O guardião infiel: o dólar em xeque

Na década de 1990, diante do aumento da criminalidade urbana, os Estados Unidos adotaram uma política de tolerância zero inspirada na lógica do “Three Strikes and You’re Out” — expressão do beisebol que, em termos penais, significava: errou três vezes, está fora. A regra era simples e dura: à terceira reincidência, o infrator perdia a liberdade. Curiosamente, essa mesma lógica pode ser aplicada hoje ao próprio comportamento dos Estados Unidos como guardião do dólar. Ao reincidir em decisões que comprometem a confiança global na sua moeda, o país ameaça a longevidade daquilo que sempre foi seu maior trunfo geopolítico: a centralidade do dólar.

Certa vez, em sala de aula na School of Advanced International Studies, da Johns Hopkins University, em Washington, DC,  quando aluno, perguntei a um professor de economia internacional como os Estados Unidos conseguiam sustentar tamanha dívida pública. Ele, sem titubear, tirou do bolso uma nota de 20 dólares e disse: “Enquanto o mundo confiar no emissor, isso continuará valendo.” Essa resposta simples carregava uma verdade essencial: o valor de uma moeda global repousa sobre confiança, não sobre papel. E é exatamente essa confiança que vem sendo corroída, pouco a pouco, por decisões tomadas ao longo das últimas décadas.

A primeira grande ruptura ocorreu em 1971, quando Richard Nixon abandonou o padrão-ouro e rompeu unilateralmente com os Acordos de Bretton Woods. Foi um movimento pragmático, sim — mas também a primeira demonstração clara de que os Estados Unidos estavam dispostos a mudar as regras do jogo conforme seus próprios interesses. A semente da desconfiança foi plantada.

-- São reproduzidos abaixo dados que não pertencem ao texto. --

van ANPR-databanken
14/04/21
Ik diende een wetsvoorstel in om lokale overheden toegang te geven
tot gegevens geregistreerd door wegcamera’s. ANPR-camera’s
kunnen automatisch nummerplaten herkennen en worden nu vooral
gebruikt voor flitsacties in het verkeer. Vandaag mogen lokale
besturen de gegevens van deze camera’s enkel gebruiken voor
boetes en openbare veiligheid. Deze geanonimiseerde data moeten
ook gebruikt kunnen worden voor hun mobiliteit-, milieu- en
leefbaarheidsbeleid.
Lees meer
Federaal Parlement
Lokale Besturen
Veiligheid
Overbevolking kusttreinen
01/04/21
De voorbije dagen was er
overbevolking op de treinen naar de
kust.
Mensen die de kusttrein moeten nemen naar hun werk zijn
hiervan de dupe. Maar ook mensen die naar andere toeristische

A segunda “infração” veio em 2008, com a crise financeira. O governo Bush, ao implementar o quantitative easing, inundou os mercados com trilhões de dólares recém-criados. Salvou bancos, mas desvalorizou a moeda e prejudicou economias que mantinham reservas em dólar. O mundo suportou, mas não esqueceu.

A terceira e mais recente falta veio sob o governo Trump. Com o discurso de reindustrialização dos EUA, medidas protecionistas foram tomadas de forma abrupta e unilateral. Tarifas foram impostas, acordos rompidos, o multilateralismo abandonado. Embora o objetivo de fortalecer a indústria americana fosse legítimo, os meios escolhidos corroeram ainda mais a previsibilidade do dólar como moeda global. Como declarou recentemente o atual Secretário de Estado, Marco Rubio, os Estados Unidos não podem ser apenas uma nação de serviços. Mas a reconstrução da base industrial não pode ocorrer às custas da estabilidade do sistema monetário internacional.

Se pensarmos em estabilidade — valor fundamental para qualquer moeda de referência —, o governo norte-americano tem deixado muito a desejar. A condução econômica, tanto no plano doméstico quanto internacional, revela um padrão preocupante de imprevisibilidade e priorização do curto prazo. Os Estados Unidos estão agindo como um guardião infiel da própria moeda que os projeta globalmente.

O mundo começa a reagir. A Rússia e a China avançam na desdolarização. Bancos centrais diversificam suas reservas. Moedas digitais e alternativas tecnológicas surgem com força. O dólar não desaparecerá amanhã — mas seu papel como pilar incontestável da ordem econômica global já está em xeque.

A confiança é lenta para se construir, rápida para se perder e quase impossível de restaurar. E, se os Estados Unidos seguirem reincidindo, talvez descubram — tarde demais — que na economia global também vale a regra do “Three Strikes and You’re Out”.